Whether you look more closely is of course up to you, but I'm convinced
that patch is in the right direction, and your review and comments are
always very valuable.
NeilBrown
Neil Brown <[email protected]> wrote:
>
> On Friday May 12, [email protected] wrote:
> > NeilBrown <[email protected]> wrote:
> > >
> > > If md is asked to store a bitmap in a file, it tries to hold onto the
> > > page cache pages for that file, manipulate them directly, and call a
> > > cocktail of operations to write the file out. I don't believe this is
> > > a supportable approach.
> >
> > erk. I think it's better than...
> >
> > > This patch changes the approach to use the same approach as swap files.
> > > i.e. bmap is used to enumerate all the block address of parts of the file
> > > and we write directly to those blocks of the device.
> >
> > That's going in at a much lower level. Even swapfiles don't assume
> > buffer_heads.
>
> I'm not "assuming" buffer_heads. I'm creating buffer heads and using
> them for my own purposes. These are my pages and my buffer heads.
> None of them belong to the filesystem.
Right, so it's incoherent with pagecache and userspace can no longer
usefully read this file.
> The buffer_heads are simply a convenient data-structure to record the
> several block addresses for each page. I could have equally created
> an array storing all the addresses, and built the required bios by
> hand at write time. But buffer_heads did most of the work for me, so
> I used them.
OK.
> Yes, it is a lower level, but
> 1/ I am certain that there will be no kmalloc problems and
> 2/ Because it is exactly the level used by swapfile, I know that it
> is sufficiently 'well defined' that no-one is going to break it.
It would be nicer of course to actually use the mm/page_io.c code. That
would involve implementing swap_bmap() and reimplementing the
get_swap_bio() stuff in terms of a_ops->bmap().

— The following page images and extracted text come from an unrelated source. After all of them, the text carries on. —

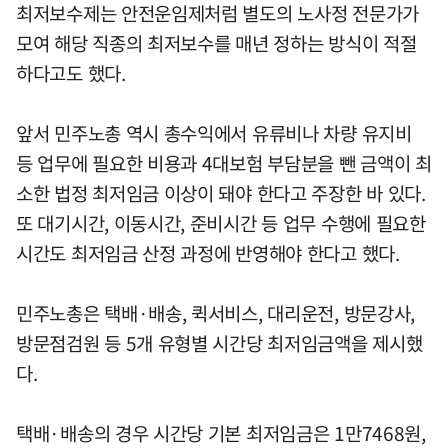
최저보수제는 안전운임제처럼 별도의 노사정 전문가가
모여 해당 직종의 최저보수를 매년 정하는 방식이 적절
하다고도 했다.
앞서 민주노총 역시 총수익에서 유류비나 차량 유지비
등 업무에 필요한 비용과 4대보험 부담분을 뺀 금액이 최
소한 법정 최저임금 이상이 돼야 한다고 주장한 바 있다.
또 대기시간, 이동시간, 준비시간 등 업무 수행에 필요한
시간도 최저임금 산정 과정에 반영해야 한다고 했다.
민주노총은 택배·배송, 퀵서비스, 대리운전, 방문강사,
방문점검원 등 5개 유형별 시간당 최저임금액을 제시했
다.
택배·배송의 경우 시간당 기본 최저임금은 1만7468원,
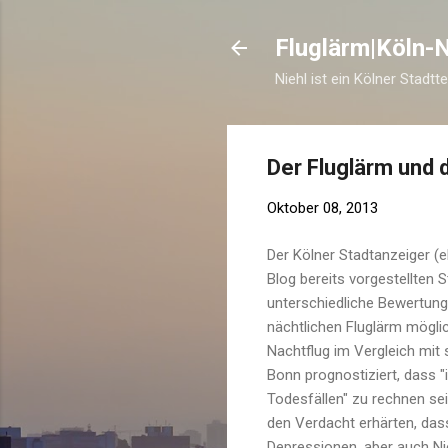
Fluglärm|Köln-N
Niehl ist ein Kölner Stadtt
Der Fluglärm und 
Oktober 08, 2013
Der Kölner Stadtanzeiger (
Blog bereits vorgestellten 
unterschiedliche Bewertung 
nächtlichen Fluglärm möglic
Nachtflug im Vergleich mit
Bonn prognostiziert, dass 
Todesfällen" zu rechnen s
den Verdacht erhärten, das
Depressionen, aber auch N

But the swap code can afford to skip blockruns which aren't page-sized and
it uses that capability nicely. You cannot do that.
> >
> > All this (and a set_fs(KERNEL_DS), ug) looks like a step backwards to me.

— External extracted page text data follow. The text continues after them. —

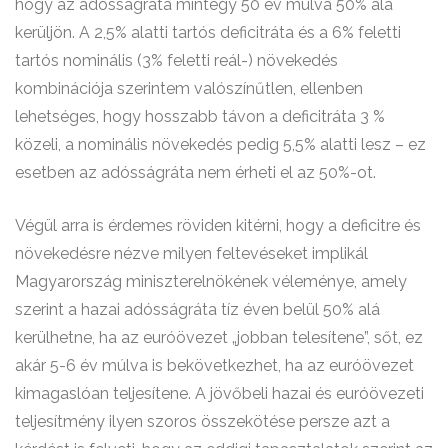
hogy az adósságráta mintegy 50 év múlva 50% alá
kerüljön. A 2,5% alatti tartós deficitráta és a 6% feletti
tartós nominális (3% feletti reál-) növekedés
kombinációja szerintem valószínűtlen, ellenben
lehetséges, hogy hosszabb távon a deficitráta 3 %
közeli, a nominális növekedés pedig 5,5% alatti lesz – ez
esetben az adósságráta nem érheti el az 50%-ot.
Végül arra is érdemes röviden kitérni, hogy a deficitre és
növekedésre nézve milyen feltevéseket implikál
Magyarország miniszterelnökének véleménye, amely
szerint a hazai adósságráta tíz éven belül 50% alá
kerülhetne, ha az euróövezet „jobban telesítene”, sőt, ez
akár 5-6 év múlva is bekövetkezhet, ha az euróövezet
kimagaslóan teljesítene. A jövőbeli hazai és euróövezeti
teljesítmény ilyen szoros összekötése persze azt a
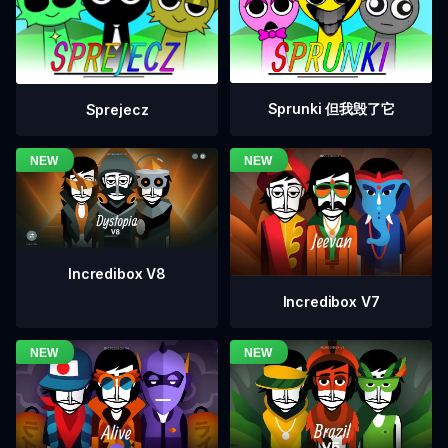
Sprunki 但我毁了它
Sprejecz
Incredibox V8
Incredibox V7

> > Operating at the pagecache a_ops level looked better, and more
> > filesystem-independent.
>
> If you really want filesystem independence, you need to use vfs_read
> and vfs_write to read/write the file.
yup.
> I have a patch which did that,
> but decided that the possibility of kmalloc failure at awkward times
> would make that not suitable.
submit_bh() can and will allocate memory, although most decent device
drivers should be OK.
There are tricks we can do with writepage. If the backing filesystem uses
buffer_heads and if you hold a ref on the page then we know that there
won't be any buffer_head allocations nor any disk reads in the writepage
path. It'll go direct into bio_alloc+submit_bio, just as you're doing now.
IOW: no gain.
> So I now use vfs_read to read in the file (just like knfsd) and
> bmap/submit_bh to write out the file (just like swapfile).
>
> I don't think a_ops really provides an interface that I can use, partly
> because, as I said in a previous email, it isn't really a public
> interface to a filesystem.
It's publicer than bmap+submit_bh!
> >
> > I haven't looked at this patch at all closely yet. Do I really need to?
>
> I assume you are asking that because you hope I will retract the
> patch.
Was kinda hoping that would be the outcome. It's rather gruesome, using
set_fs()+vfs_read() on one side and submit_bh() on the other.

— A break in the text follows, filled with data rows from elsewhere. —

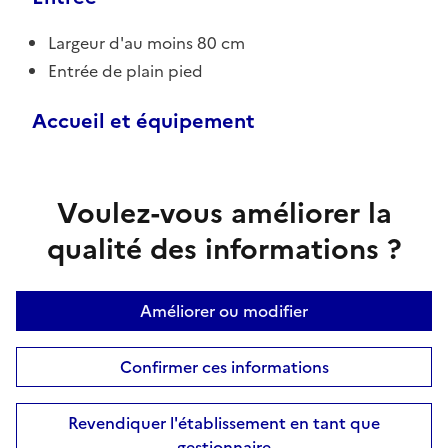
Largeur d'au moins 80 cm
Entrée de plain pied
Accueil et équipement
Voulez-vous améliorer la
qualité des informations ?
Améliorer ou modifier
Confirmer ces informations
Revendiquer l'établissement en tant que
gestionnaire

Are you sure the handling at EOF for a non-multiple-of-PAGE_SIZE file
is OK?
The loss of pagecache coherency seems sad. I assume there's never a
requirement for userspace to read this file.
invalidate_inode_pages() is best-effort. If someone else has the page
locked or if the page is mmapped then the attempt to take down the
pagecache will fail. That's relatively-OK, because it'll just lead to
userspace seeing wrong stuff, and we've already conceded that.
But if the pagecache is dirty then invalidate_inode_pages() will leave it
dirty and the VM will later write it back, corrupting your bitmap file.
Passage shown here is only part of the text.